Please retype the entries exactly as they stand, leaving out any pictures.

○ ○ ○ ○ ○

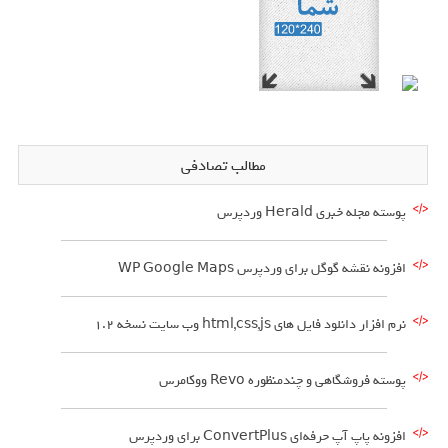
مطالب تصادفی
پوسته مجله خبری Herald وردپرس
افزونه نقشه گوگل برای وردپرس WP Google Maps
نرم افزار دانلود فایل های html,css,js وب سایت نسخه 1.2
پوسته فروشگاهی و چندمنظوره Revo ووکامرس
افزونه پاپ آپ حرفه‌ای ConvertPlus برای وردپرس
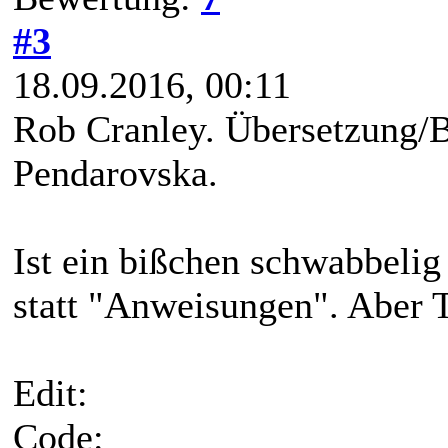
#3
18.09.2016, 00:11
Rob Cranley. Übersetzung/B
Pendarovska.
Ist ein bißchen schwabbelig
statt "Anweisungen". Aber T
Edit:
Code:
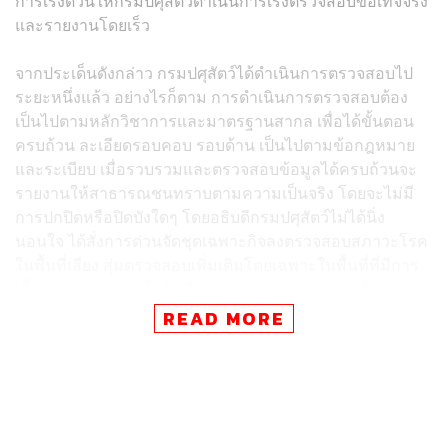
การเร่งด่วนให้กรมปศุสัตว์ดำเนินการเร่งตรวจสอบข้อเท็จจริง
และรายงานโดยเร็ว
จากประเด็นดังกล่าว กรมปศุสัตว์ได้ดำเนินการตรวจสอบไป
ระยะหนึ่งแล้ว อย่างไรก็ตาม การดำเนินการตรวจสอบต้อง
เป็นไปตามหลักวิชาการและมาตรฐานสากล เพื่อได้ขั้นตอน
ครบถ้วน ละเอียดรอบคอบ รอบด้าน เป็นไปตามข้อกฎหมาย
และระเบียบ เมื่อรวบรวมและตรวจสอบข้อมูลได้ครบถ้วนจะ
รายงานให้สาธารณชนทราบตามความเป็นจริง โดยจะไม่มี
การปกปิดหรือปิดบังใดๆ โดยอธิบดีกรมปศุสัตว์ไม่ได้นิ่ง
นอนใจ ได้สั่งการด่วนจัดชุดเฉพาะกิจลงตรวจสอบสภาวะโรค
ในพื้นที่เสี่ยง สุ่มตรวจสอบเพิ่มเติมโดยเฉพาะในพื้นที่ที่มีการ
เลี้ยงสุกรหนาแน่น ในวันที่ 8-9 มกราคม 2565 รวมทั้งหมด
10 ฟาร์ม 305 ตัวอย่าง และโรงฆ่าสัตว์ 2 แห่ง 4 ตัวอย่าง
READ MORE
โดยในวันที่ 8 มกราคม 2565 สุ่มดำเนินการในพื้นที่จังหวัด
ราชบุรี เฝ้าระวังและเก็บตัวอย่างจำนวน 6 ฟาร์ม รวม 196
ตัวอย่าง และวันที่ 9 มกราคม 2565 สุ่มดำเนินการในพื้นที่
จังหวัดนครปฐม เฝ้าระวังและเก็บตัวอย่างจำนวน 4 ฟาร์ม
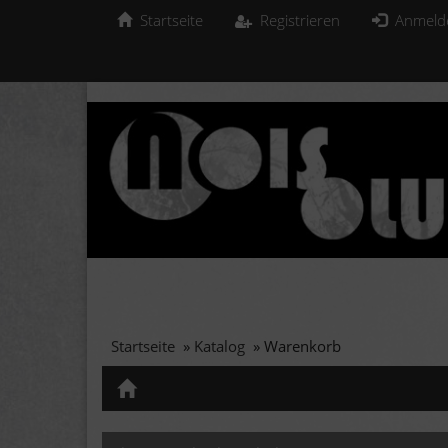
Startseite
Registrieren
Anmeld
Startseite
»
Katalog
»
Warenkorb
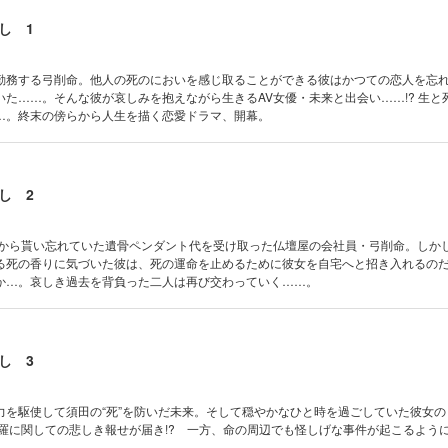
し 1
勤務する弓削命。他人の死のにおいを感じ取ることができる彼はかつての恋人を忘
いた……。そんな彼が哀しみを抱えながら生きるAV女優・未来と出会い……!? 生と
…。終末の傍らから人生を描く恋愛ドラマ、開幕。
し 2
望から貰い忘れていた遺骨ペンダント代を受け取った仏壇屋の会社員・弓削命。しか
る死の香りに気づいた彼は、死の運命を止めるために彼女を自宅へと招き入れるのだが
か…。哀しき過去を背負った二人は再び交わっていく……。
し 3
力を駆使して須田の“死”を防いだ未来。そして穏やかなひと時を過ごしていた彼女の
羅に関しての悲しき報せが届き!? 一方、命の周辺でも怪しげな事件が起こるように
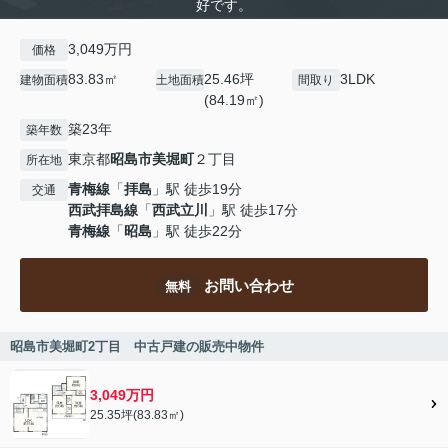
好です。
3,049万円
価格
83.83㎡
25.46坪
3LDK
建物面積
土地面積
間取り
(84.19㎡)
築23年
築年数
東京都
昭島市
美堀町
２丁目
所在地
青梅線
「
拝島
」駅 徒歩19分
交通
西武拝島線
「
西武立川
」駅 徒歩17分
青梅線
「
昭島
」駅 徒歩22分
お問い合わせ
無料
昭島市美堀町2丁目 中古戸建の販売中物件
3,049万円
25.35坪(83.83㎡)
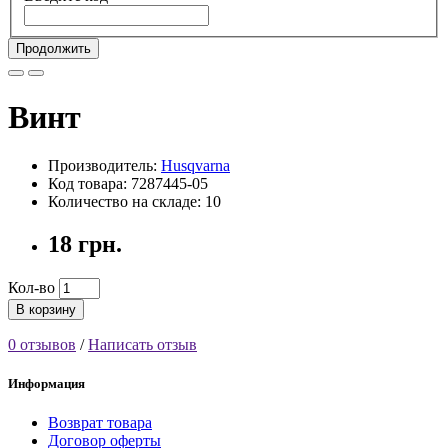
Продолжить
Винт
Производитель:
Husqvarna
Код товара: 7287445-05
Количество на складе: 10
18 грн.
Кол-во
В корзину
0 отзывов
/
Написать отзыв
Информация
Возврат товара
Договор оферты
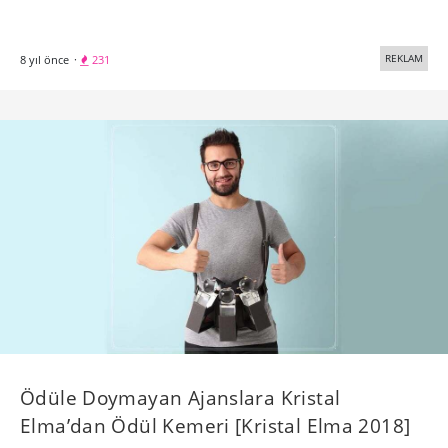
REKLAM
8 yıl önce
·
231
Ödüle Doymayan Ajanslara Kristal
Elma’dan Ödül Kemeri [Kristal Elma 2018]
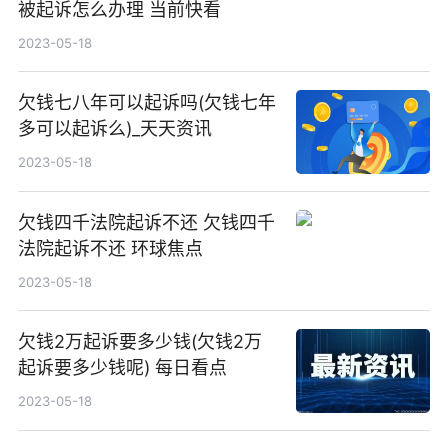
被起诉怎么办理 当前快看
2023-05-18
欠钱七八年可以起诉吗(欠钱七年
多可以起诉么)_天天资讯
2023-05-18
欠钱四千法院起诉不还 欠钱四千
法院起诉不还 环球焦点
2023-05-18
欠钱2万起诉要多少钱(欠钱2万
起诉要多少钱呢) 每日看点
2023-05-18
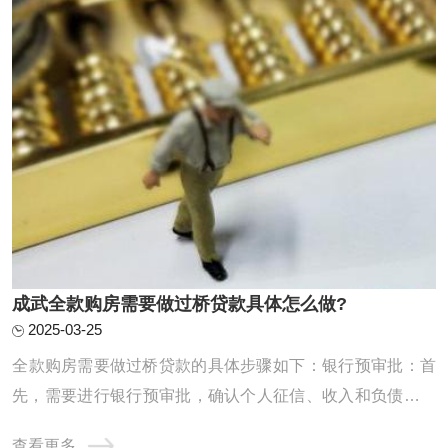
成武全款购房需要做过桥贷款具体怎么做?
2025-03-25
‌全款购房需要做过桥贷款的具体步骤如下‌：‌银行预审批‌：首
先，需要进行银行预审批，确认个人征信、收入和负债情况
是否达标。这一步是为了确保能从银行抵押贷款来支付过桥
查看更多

○ ○ ○ ○ ○

* RESPONSE FOR THIS EXERCISE *
مطالب تصادفی
پوسته مجله خبری Herald وردپرس
افزونه نقشه گوگل برای وردپرس WP Google Maps
نرم افزار دانلود فایل های html,css,js وب سایت نسخه 1.2
پوسته فروشگاهی و چندمنظوره Revo ووکامرس
افزونه پاپ آپ حرفه‌ای ConvertPlus برای وردپرس
#3
18.09.2016, 00:11
Rob Cranley. Übersetzung/B
Pendarovska.
Ist ein bißchen schwabbelig
statt "Anweisungen". Aber T
Edit:
Code:
การเร่งด่วนให้กรมปศุสัตว์ดำเนินการเร่งตรวจสอบข้อเท็จจริง
และรายงานโดยเร็ว
จากประเด็นดังกล่าว กรมปศุสัตว์ได้ดำเนินการตรวจสอบไป
ระยะหนึ่งแล้ว อย่างไรก็ตาม การดำเนินการตรวจสอบต้อง
เป็นไปตามหลักวิชาการและมาตรฐานสากล เพื่อได้ขั้นตอน
ครบถ้วน ละเอียดรอบคอบ รอบด้าน เป็นไปตามข้อกฎหมาย
และระเบียบ เมื่อรวบรวมและตรวจสอบข้อมูลได้ครบถ้วนจะ
รายงานให้สาธารณชนทราบตามความเป็นจริง โดยจะไม่มี
การปกปิดหรือปิดบังใดๆ โดยอธิบดีกรมปศุสัตว์ไม่ได้นิ่ง
นอนใจ ได้สั่งการด่วนจัดชุดเฉพาะกิจลงตรวจสอบสภาวะโรค
ในพื้นที่เสี่ยง สุ่มตรวจสอบเพิ่มเติมโดยเฉพาะในพื้นที่ที่มีการ
เลี้ยงสุกรหนาแน่น ในวันที่ 8-9 มกราคม 2565 รวมทั้งหมด
10 ฟาร์ม 305 ตัวอย่าง และโรงฆ่าสัตว์ 2 แห่ง 4 ตัวอย่าง
READ MORE
โดยในวันที่ 8 มกราคม 2565 สุ่มดำเนินการในพื้นที่จังหวัด
ราชบุรี เฝ้าระวังและเก็บตัวอย่างจำนวน 6 ฟาร์ม รวม 196
ตัวอย่าง และวันที่ 9 มกราคม 2565 สุ่มดำเนินการในพื้นที่
จังหวัดนครปฐม เฝ้าระวังและเก็บตัวอย่างจำนวน 4 ฟาร์ม
Startseite
Registrieren
Anmeld
Startseite
»
Katalog
»
Warenkorb
し 1
勤務する弓削命。他人の死のにおいを感じ取ることができる彼はかつての恋人を忘
いた……。そんな彼が哀しみを抱えながら生きるAV女優・未来と出会い……!? 生と
…。終末の傍らから人生を描く恋愛ドラマ、開幕。
し 2
望から貰い忘れていた遺骨ペンダント代を受け取った仏壇屋の会社員・弓削命。しか
る死の香りに気づいた彼は、死の運命を止めるために彼女を自宅へと招き入れるのだが
か…。哀しき過去を背負った二人は再び交わっていく……。
し 3
力を駆使して須田の“死”を防いだ未来。そして穏やかなひと時を過ごしていた彼女の
羅に関しての悲しき報せが届き!? 一方、命の周辺でも怪しげな事件が起こるように
好です。
3,049万円
価格
83.83㎡
25.46坪
3LDK
建物面積
土地面積
間取り
(84.19㎡)
築23年
築年数
東京都
昭島市
美堀町
２丁目
所在地
青梅線
「
拝島
」駅 徒歩19分
交通
西武拝島線
「
西武立川
」駅 徒歩17分
青梅線
「
昭島
」駅 徒歩22分
お問い合わせ
無料
昭島市美堀町2丁目 中古戸建の販売中物件
3,049万円
25.35坪(83.83㎡)
Продолжить
Винт
Производитель:
Husqvarna
Код товара: 7287445-05
Количество на складе: 10
18 грн.
Кол-во
В корзину
0 отзывов
/
Написать отзыв
Информация
Возврат товара
Договор оферты
REKLAM
8 yıl önce
·
231
Ödüle Doymayan Ajanslara Kristal
Elma’dan Ödül Kemeri [Kristal Elma 2018]
被起诉怎么办理 当前快看
2023-05-18
欠钱七八年可以起诉吗(欠钱七年
多可以起诉么)_天天资讯
2023-05-18
欠钱四千法院起诉不还 欠钱四千
法院起诉不还 环球焦点
2023-05-18
欠钱2万起诉要多少钱(欠钱2万
起诉要多少钱呢) 每日看点
2023-05-18
成武全款购房需要做过桥贷款具体怎么做?
2025-03-25
‌全款购房需要做过桥贷款的具体步骤如下‌：‌银行预审批‌：首
先，需要进行银行预审批，确认个人征信、收入和负债情况
是否达标。这一步是为了确保能从银行抵押贷款来支付过桥
查看更多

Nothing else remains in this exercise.